No Brasil são cerca de 17 milhões de hectares de áreas integradas, 83% apenas entre lavoura e pecuária. Desde 2010 o país tem o Plano Agricultura de Baixo Carbono (Plano ABC) que prevê um acréscimo de 9 milhões de hectares de sistemas integrados até 2030. Cumprir essa meta requer monitoramento contínuo para identificar se a ciclagem das áreas está sendo cumprida. É aí que entra o trabalho da palestrante com sensoriamento por satélite. “Sensores em satélites estão evoluindo muito, tanto públicos quanto privados. Não é qualquer satélite que serve para isso, precisamos de uma boa resolução visual para identificar a integração e também uma boa resolução temporal. A pergunta é: quanto tempo vai demorar pro sensor passar novamente por aquela área?”

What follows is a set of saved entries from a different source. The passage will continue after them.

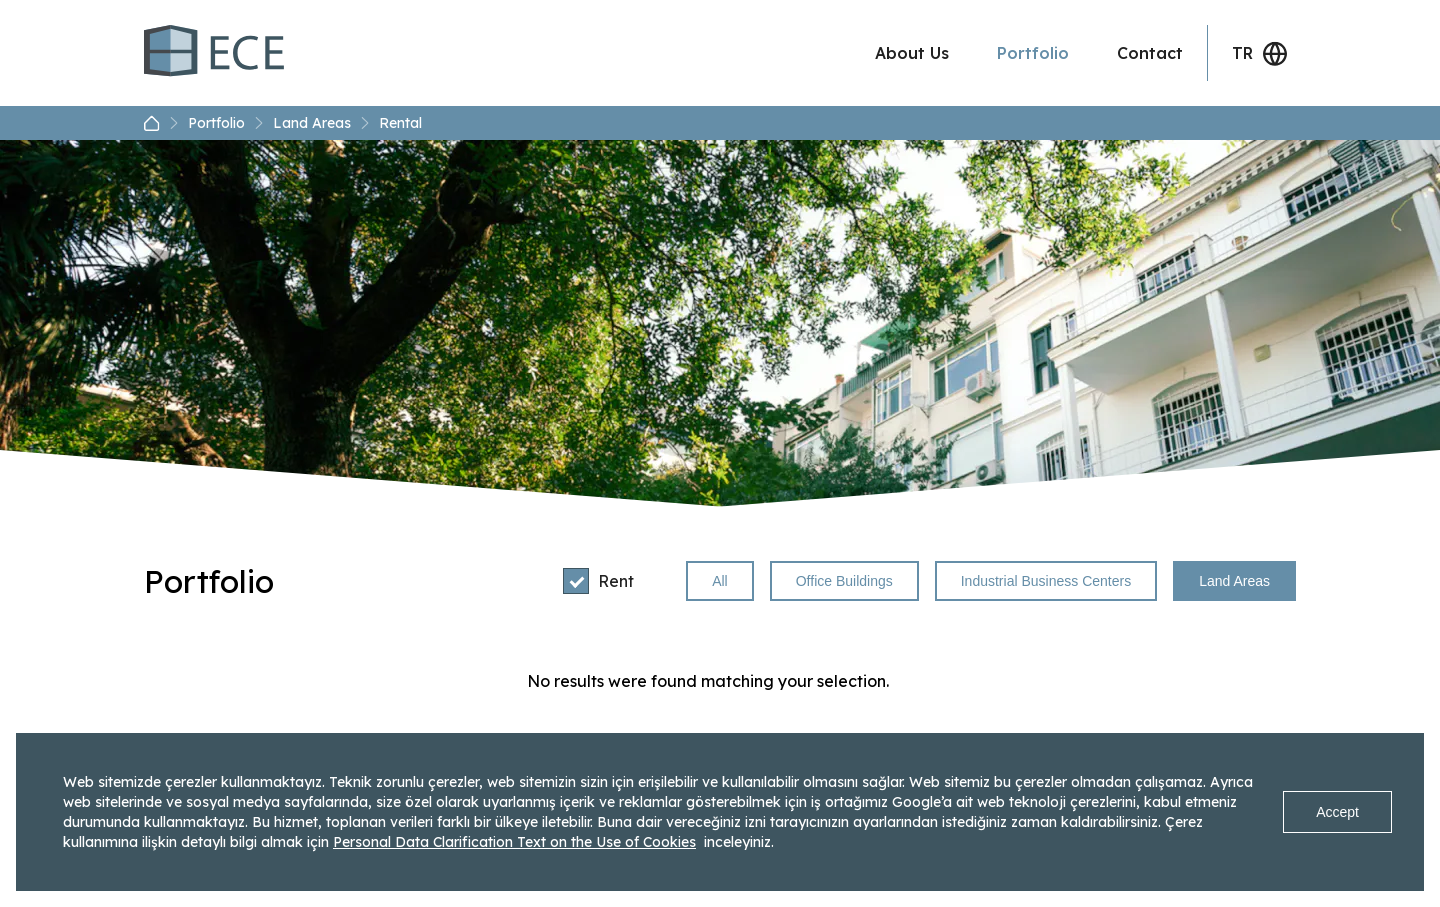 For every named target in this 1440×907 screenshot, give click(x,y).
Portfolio (1033, 53)
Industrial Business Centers (1046, 581)
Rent (598, 581)
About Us (912, 53)
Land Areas (322, 123)
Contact (1150, 53)
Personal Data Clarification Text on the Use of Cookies (514, 842)
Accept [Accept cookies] (1337, 812)
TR (1260, 53)
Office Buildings (844, 581)
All (720, 581)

Outro problema para o monitoramento é a cobertura de nuvens. Para resolver isso, existem alguns satélites que contam também com a prospecção por radar, que permite perpassar essa barreira. A situação comum em que os pesquisadores se encontram é a coleta de dados por vários equipamentos diferentes, cada qual com suas forças e fraquezas. Para condensar tudo isso e analisar um volume cada vez maior de dados, sistemas de inteligência artificial já começaram a ser usados.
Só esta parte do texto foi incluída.